Critically, ammonia’s well-documented systemic toxicities (hepatic encephalopathy risk, respiratory mucosal irritation, direct tissue caustic injury) present a significant safety barrier for any therapeutic application, particularly for a chronic skin condition for which safe, effective antibiotic options already exist. This prediction is most likely an artefact of the knowledge graph topology and should not be interpreted as a biologically plausible repurposing opportunity at this stage.


Clinical Trial Evidence

Currently no related clinical trials registered.


Literature Evidence

Currently no related literature available.


UK Market Information

Ammonia holds no MHRA marketing authorisations in the United Kingdom. It is not listed as an active medicinal ingredient in the British National Formulary (BNF) for any currently approved therapeutic indication. Historically, preparations such as Aromatic Ammonia Spirit have been withdrawn or discontinued.


Safety Considerations

Please refer to the SmPC and BNF for safety information. Report suspected adverse reactions via the Yellow Card Scheme (https://yellowcard.mhra.gov.uk/).

Note for clinicians: Ammonia is a recognised industrial and environmental hazard. Inhalation causes severe respiratory tract irritation, chemical pneumonitis, bronchospasm, and pulmonary oedema. Direct skin or mucosal contact with concentrated solutions causes caustic chemical burns. Systemic ammonia toxicity is associated with hepatic encephalopathy. These known toxicological properties are particularly relevant given that one of the model’s top-ranked predicted indications (childhood interstitial lung disease, rank 4) involves a respiratory target organ that ammonia is known to damage acutely — a clear counter-indication signal.


Conclusion and Next Steps

Decision: Hold

Rationale: All six predicted indications are rated L5 (model prediction only), with zero supporting clinical trials or published literature across any indication; furthermore, ammonia’s well-established toxicological profile (caustic tissue injury, respiratory toxicity, hepatic encephalopathy) presents fundamental safety barriers that are not reconcilable with the predicted therapeutic applications in their current form.

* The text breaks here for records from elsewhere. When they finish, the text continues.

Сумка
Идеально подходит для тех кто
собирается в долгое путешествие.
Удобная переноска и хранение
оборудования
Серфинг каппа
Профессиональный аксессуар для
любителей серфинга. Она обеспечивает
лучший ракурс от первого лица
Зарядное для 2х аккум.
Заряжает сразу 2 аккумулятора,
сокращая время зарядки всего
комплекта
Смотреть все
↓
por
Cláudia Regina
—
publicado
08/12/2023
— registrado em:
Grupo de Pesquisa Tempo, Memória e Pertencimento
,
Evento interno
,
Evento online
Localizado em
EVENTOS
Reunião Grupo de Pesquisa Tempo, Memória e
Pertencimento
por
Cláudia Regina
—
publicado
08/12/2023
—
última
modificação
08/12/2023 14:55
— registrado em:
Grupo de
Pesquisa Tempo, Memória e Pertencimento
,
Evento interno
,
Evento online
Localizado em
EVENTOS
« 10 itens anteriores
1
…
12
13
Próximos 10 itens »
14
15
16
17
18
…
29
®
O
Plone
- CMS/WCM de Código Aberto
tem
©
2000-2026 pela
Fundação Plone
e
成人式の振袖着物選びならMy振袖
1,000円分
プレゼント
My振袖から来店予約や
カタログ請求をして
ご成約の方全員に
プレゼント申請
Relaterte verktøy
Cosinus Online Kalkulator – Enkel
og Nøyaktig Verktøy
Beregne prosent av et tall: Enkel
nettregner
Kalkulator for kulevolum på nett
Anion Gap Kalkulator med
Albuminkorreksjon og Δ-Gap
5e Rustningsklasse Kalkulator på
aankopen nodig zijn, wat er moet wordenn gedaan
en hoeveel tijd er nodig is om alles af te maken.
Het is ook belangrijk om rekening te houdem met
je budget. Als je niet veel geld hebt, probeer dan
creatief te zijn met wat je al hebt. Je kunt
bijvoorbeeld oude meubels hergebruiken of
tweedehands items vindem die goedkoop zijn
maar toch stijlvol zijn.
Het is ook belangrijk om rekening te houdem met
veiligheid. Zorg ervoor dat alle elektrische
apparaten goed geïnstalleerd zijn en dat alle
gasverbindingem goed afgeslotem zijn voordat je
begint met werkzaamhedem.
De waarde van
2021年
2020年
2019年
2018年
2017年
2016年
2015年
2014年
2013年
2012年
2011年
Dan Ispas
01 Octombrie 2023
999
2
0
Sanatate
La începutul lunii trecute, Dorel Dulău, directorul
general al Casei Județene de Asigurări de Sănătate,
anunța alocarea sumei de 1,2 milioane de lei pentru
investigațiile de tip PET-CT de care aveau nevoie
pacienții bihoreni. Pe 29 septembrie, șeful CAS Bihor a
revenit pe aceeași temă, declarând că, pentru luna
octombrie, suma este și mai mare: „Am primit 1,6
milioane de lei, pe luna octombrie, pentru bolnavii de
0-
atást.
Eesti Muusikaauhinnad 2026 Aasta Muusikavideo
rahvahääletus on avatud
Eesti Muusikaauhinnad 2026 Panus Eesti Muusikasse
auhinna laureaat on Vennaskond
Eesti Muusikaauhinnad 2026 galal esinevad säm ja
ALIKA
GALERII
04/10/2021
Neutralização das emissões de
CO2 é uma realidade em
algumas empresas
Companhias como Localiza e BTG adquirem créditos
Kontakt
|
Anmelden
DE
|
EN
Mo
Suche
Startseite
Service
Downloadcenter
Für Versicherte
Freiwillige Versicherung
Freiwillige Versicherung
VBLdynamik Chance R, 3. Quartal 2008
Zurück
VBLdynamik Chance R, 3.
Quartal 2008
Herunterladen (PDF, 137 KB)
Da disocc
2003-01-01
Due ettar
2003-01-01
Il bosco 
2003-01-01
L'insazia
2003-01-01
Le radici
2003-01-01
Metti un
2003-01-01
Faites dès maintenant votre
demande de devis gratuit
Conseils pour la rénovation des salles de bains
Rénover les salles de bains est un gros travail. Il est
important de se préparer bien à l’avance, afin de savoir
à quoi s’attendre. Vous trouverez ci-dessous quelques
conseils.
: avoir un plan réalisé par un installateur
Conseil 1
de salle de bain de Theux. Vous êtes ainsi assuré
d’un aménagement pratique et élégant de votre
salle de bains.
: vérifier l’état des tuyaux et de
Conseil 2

To proceed, the following would be needed:

  • Formal mechanistic hypothesis validation: a plausible, peer-reviewed mechanistic pathway linking ammonia to ACA pathophysiology (e.g., Borrelia inhibition at concentrations achievable without tissue toxicity) would need to be established before any further evaluation.
  • Preclinical safety and efficacy data: in vitro and in vivo studies demonstrating antimicrobial activity against B. burgdorferi at sub-toxic concentrations.
  • Formulation feasibility assessment: any viable therapeutic application would need a specialised delivery system (e.g., buffered topical preparation) to mitigate caustic risk; a pharmaceutical formulation programme would be required.
  • Regulatory and ethics review: given the known hazard profile of ammonia, any first-in-human proposal would require exceptional scientific justification and would face a high regulatory bar from the MHRA.
  • Resolution of all data gaps: MHRA SmPC-equivalent safety data, full MOA characterisation, and drug–drug interaction profiling are all currently absent and would be required for any S1 safety pre-assessment.

⚠️ Research use only. This report is generated for research purposes and does not constitute medical advice. Drug repurposing candidates require full clinical validation before any therapeutic application. This report should not be used to guide clinical decision-making.

Disclaimer

This content is for research purposes only and does not constitute medical advice. Clinical validation is required before any clinical application.